> YOUR TASK
List each line of the data in which the string "святых" appears.

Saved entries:
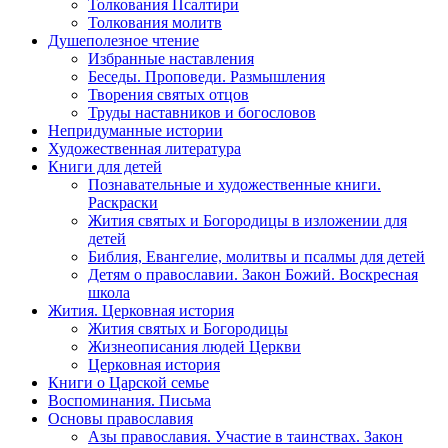
Толкования Псалтири
Толкования молитв
Душеполезное чтение
Избранные наставления
Беседы. Проповеди. Размышления
Творения святых отцов
Труды наставников и богословов
Непридуманные истории
Художественная литература
Книги для детей
Познавательные и художественные книги.
Раскраски
Жития святых и Богородицы в изложении для
детей
Библия, Евангелие, молитвы и псалмы для детей
Детям о православии. Закон Божий. Воскресная
школа
Жития. Церковная история
Жития святых и Богородицы
Жизнеописания людей Церкви
Церковная история
Книги о Царской семье
Воспоминания. Письма
Основы православия
Азы православия. Участие в таинствах. Закон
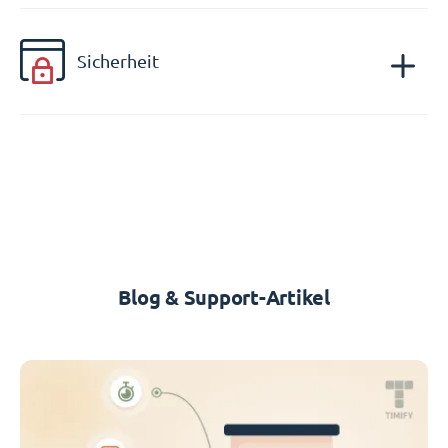
Sicherheit
Blog & Support-Artikel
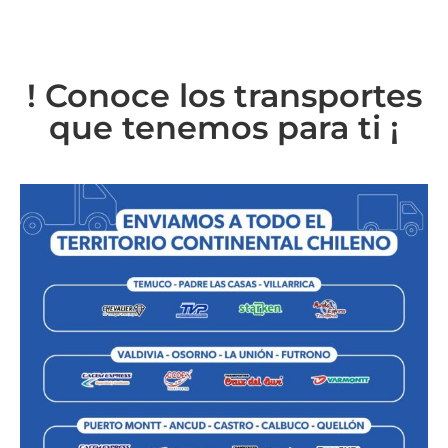
! Conoce los transportes
que tenemos para ti ¡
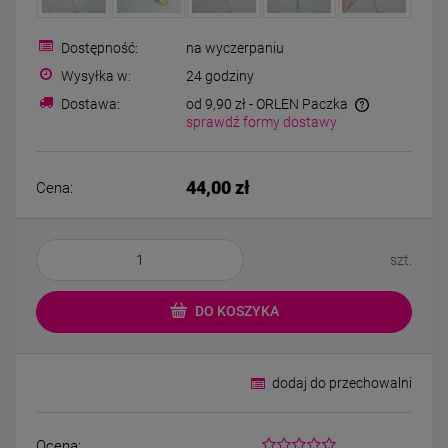
Bransoletka srebrna STAL
Bransoletka srebrn
CHIRURGICZNA
CHIRURGICZN
modułowa ażurowa
modułowa czar
Dostępność:
na wyczerpaniu
69,00 zł
79,00 zł
cyrkonie
koniczyny kryszta
Wysyłka w:
24 godziny
Dostawa:
od 9,90 zł
- ORLEN Paczka
sprawdź formy dostawy
DO KOSZYKA
DO KOSZYK
44,00 zł
Cena:
szt.
DO KOSZYKA
dodaj do przechowalni
Ocena:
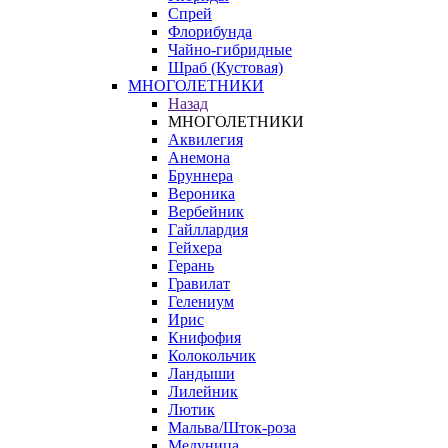
Спрей
Флорибунда
Чайно-гибридные
Шраб (Кустовая)
МНОГОЛЕТНИКИ
Назад
МНОГОЛЕТНИКИ
Аквилегия
Анемона
Бруннера
Вероника
Вербейник
Гайллардия
Гейхера
Герань
Гравилат
Гелениум
Ирис
Книфофия
Колокольчик
Ландыши
Лилейник
Лютик
Мальва/Шток-роза
Медуница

> REPLY
Творения святых отцов
Жития святых и Богородицы в изложении для
Жития святых и Богородицы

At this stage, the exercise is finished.